A more effective method to annotate is to intersect locations of ShortStack-discovered Clusters with the genomic locations of previously known MIRNA loci from the genome. This is more effective compared to intersecting against mature miRNA alignments because mature miRNAs are often encoded by multiple paralogs in a given genome. In contrast, the MIRNA precursor is unique. This requires a bed- or gff3-formatted file of previously known MIRNA loci. This will have to be provided from some other annotation source. One way to accomplish this would be to blast the relevant hairpin sequences from miRBase against the reference genome of interest and re-format the top / exact hits into bed of gff3 format.
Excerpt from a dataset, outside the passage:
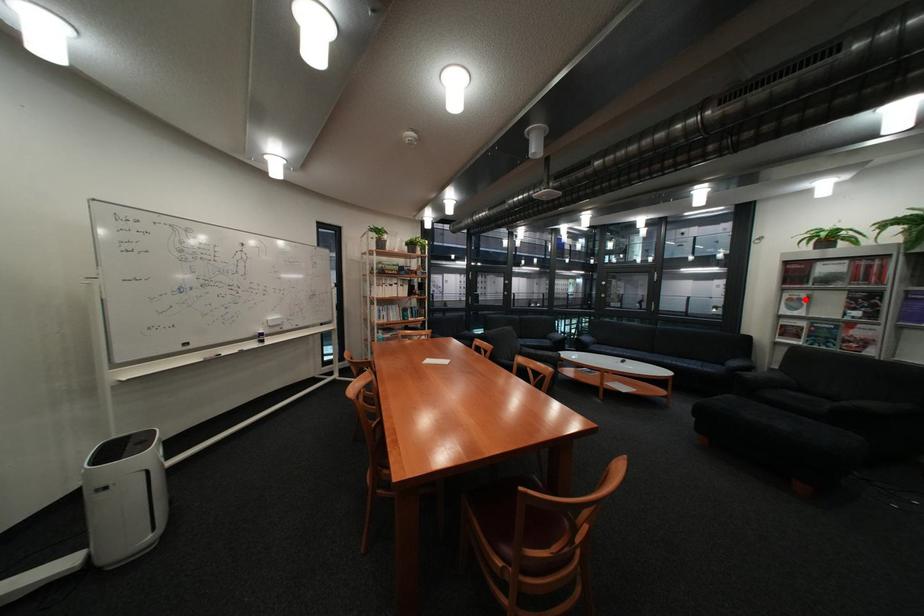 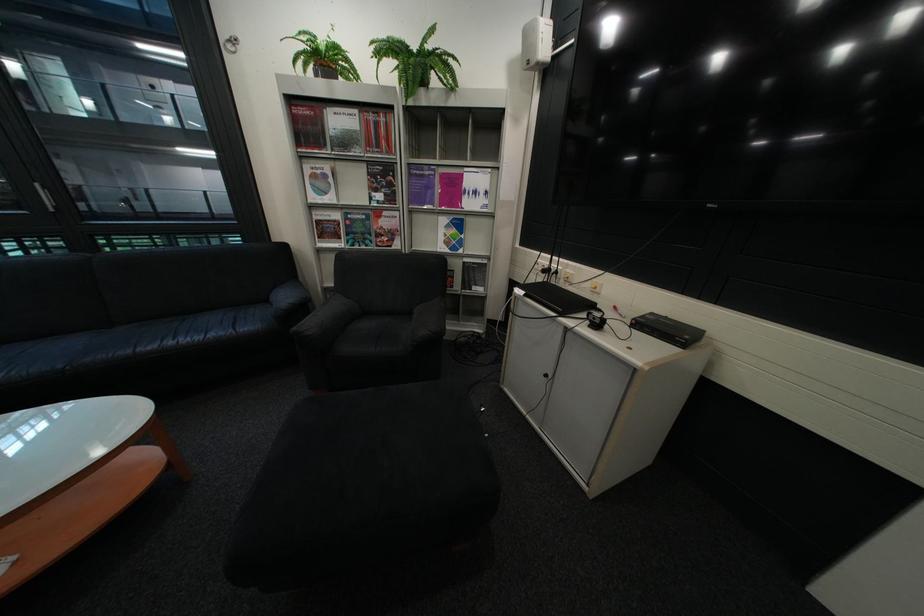 Find the pixel in the second image that matches the highlighted location in the first image.

(329, 177)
bedtools intersect may be used to find overlaps between ShortStack-called de novo clusters and the previously known hairpins. Note that the bedtools suite is required for ShortStack so bedtools will be installed in the ShortStack environment. This uses the Results.gff3 file made by ShortStack and the bed or gff3 file that the user provides listing genomic locations of previously annotated MIRNA hairpins.
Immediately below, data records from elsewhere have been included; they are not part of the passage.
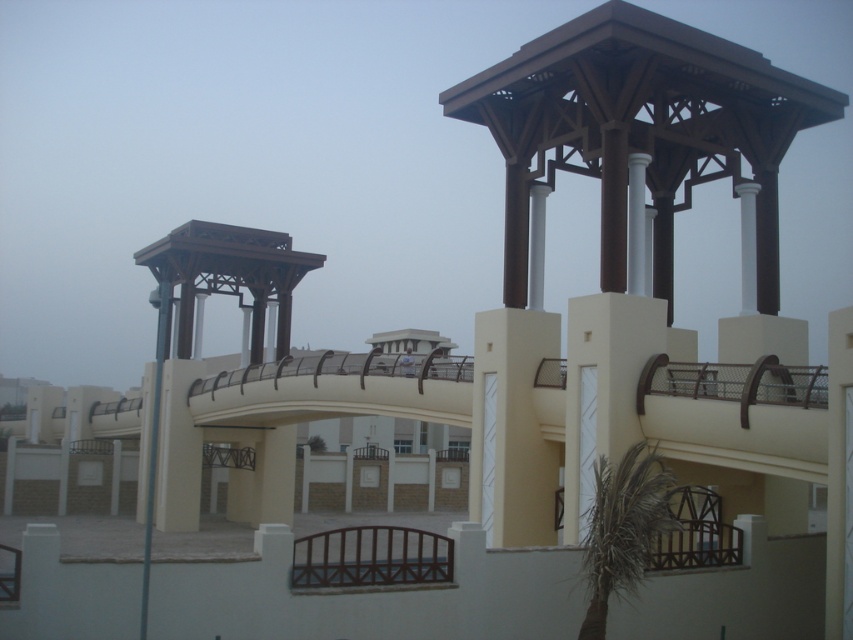 You are standing at the entrance of the architectural structure and notice the green leafy palm tree at lower right and the metallic pole at left. Which object takes up more area in the scene?

The metallic pole at left takes up more area in the scene than the green leafy palm tree at lower right because the green leafy palm tree at lower right occupies less space than metallic pole at left.

You are standing at the base of the green leafy palm tree at lower right and want to reach the metallic pole at left. The path between them is straight. If your maximum walking distance is 10 meters, can you reach the pole without getting tired?

The green leafy palm tree at lower right is 11.68 meters away from metallic pole at left. Since your maximum walking distance is 10 meters, you cannot reach the pole without getting tired.

You are standing at the camera position and want to take a photo of the green leafy palm tree at lower right. If your camera has a maximum focus range of 20 meters, will you need to adjust your position to capture it clearly?

The green leafy palm tree at lower right is 23.16 meters away from the camera, which exceeds the maximum focus range of 20 meters. You will need to move closer to ensure the palm tree is in focus. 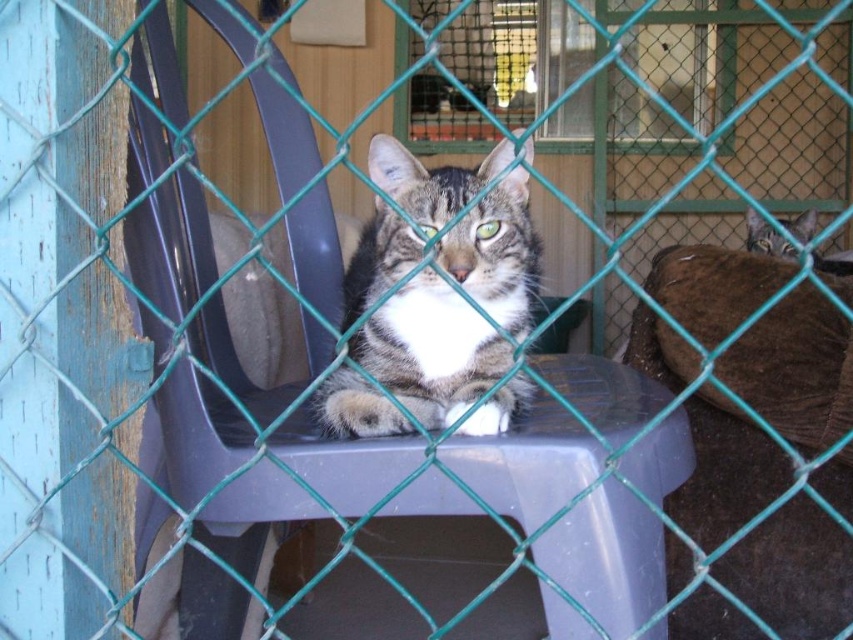 You are a photographer trying to capture the tabby fur cat at center in the image. The camera you are using has a focus point at coordinate point (x=430, y=349). Will this point help you focus on the cat?

Yes, because the point (x=430, y=349) is on the tabby fur cat at center, so it will help focus on the cat.

You are a photographer trying to capture both cats in the scene. The tabby fur cat at center and the tabby fur cat at upper right. Given their sizes in the image, which cat should you focus on first to ensure both are in frame?

The tabby fur cat at center is much taller than the tabby fur cat at upper right, so focusing on the taller cat first will help ensure both are in frame. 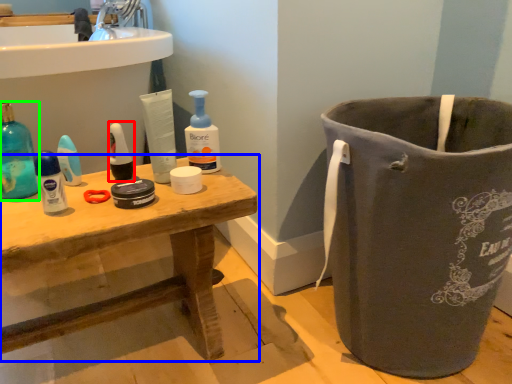 Question: Estimate the real-world distances between objects in this image. Which object is closer to mouthwash (highlighted by a red box), table (highlighted by a blue box) or cleaning product (highlighted by a green box)?

Choices:
 (A) table
 (B) cleaning product

Answer: (B) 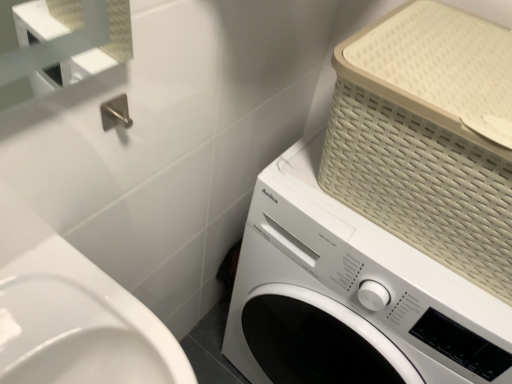 Question: Is point (327, 182) positioned closer to the camera than point (351, 337)?

Choices:
 (A) farther
 (B) closer

Answer: (B)

Question: From the image's perspective, is beige woven basket at upper right located above or below white matte washing machine at center?

Choices:
 (A) below
 (B) above

Answer: (B)

Question: Would you say beige woven basket at upper right is to the left or to the right of white matte washing machine at center in the picture?

Choices:
 (A) right
 (B) left

Answer: (A)

Question: Is white matte washing machine at center wider or thinner than beige woven basket at upper right?

Choices:
 (A) thin
 (B) wide

Answer: (B)

Question: Would you say white matte washing machine at center is to the left or to the right of beige woven basket at upper right in the picture?

Choices:
 (A) left
 (B) right

Answer: (A)

Question: Considering their positions, is white matte washing machine at center located in front of or behind beige woven basket at upper right?

Choices:
 (A) front
 (B) behind

Answer: (B)

Question: Considering the positions of point [x=303, y=183] and point [x=437, y=167], is point [x=303, y=183] closer or farther from the camera than point [x=437, y=167]?

Choices:
 (A) farther
 (B) closer

Answer: (A) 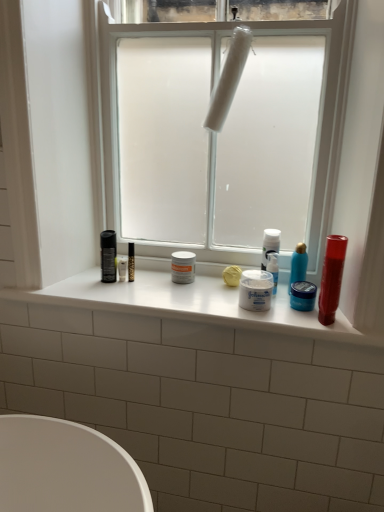 This screenshot has width=384, height=512. I want to click on free space to the left of white matte jar at center, the third toiletry positioned from the right, so click(x=207, y=298). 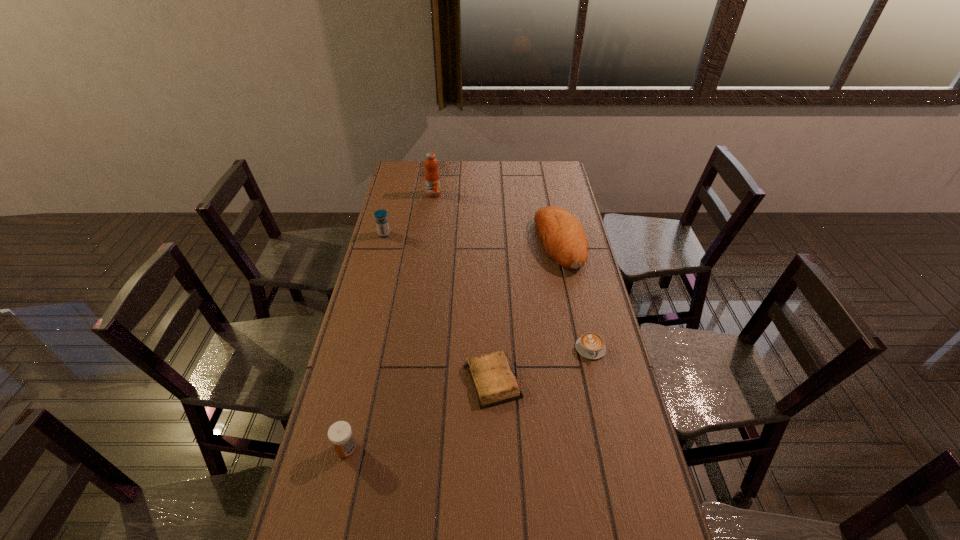 Locate an element on the screen. The width and height of the screenshot is (960, 540). vacant space at the far right corner of the desktop is located at coordinates coord(546,161).

This screenshot has height=540, width=960. I want to click on free space between the farther medicine and the cappuccino, so click(488, 292).

In order to click on vacant point located between the tallest object and the bread in this screenshot , I will do `click(497, 219)`.

Find the location of `vacant space that's between the cappuccino and the farther medicine`. vacant space that's between the cappuccino and the farther medicine is located at coordinates (x=488, y=292).

Image resolution: width=960 pixels, height=540 pixels. In order to click on free point between the diary and the bread in this screenshot , I will do `click(526, 312)`.

Identify the location of free space between the third object from right to left and the cappuccino. (541, 364).

Identify the location of vacant point located between the farther medicine and the fourth tallest object. (366, 342).

Locate an element on the screen. The width and height of the screenshot is (960, 540). vacant region between the nearest object and the farthest object is located at coordinates (390, 321).

Image resolution: width=960 pixels, height=540 pixels. Find the location of `empty location between the shorter medicine and the bread`. empty location between the shorter medicine and the bread is located at coordinates (453, 346).

In order to click on free space that is in between the cappuccino and the bread in this screenshot , I will do `click(575, 296)`. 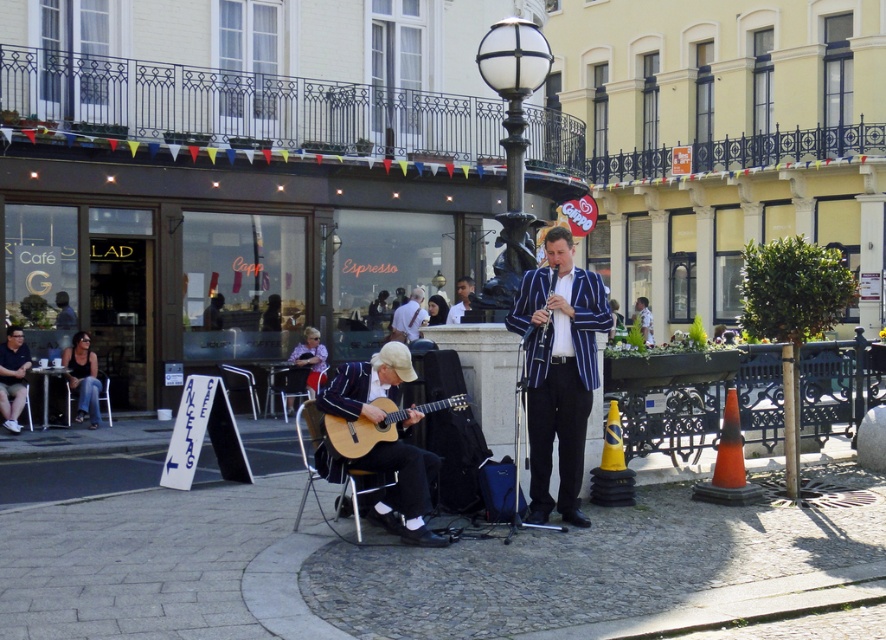 You are a street performer who wants to place your new 2.5 meters long banner between the wooden acoustic guitar at center and the white glass lamp post at upper center. Is there enough space between them to fit the banner without folding it?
bedtools intersect -loj -s -a [annotated_hairpins.gff3/bed] -b Results.gff3
The example command above will perform a "left outer join" such that each entry from the [annotated_hairpins.gff3/bed] will be listed at least once, and every overlap with entries from Results.gff3 (from ShortStack) is reported. The -s switch requires overlaps to have the same genomic strand. bedtools intersect is quite flexible and users should consult the manual for further instructions.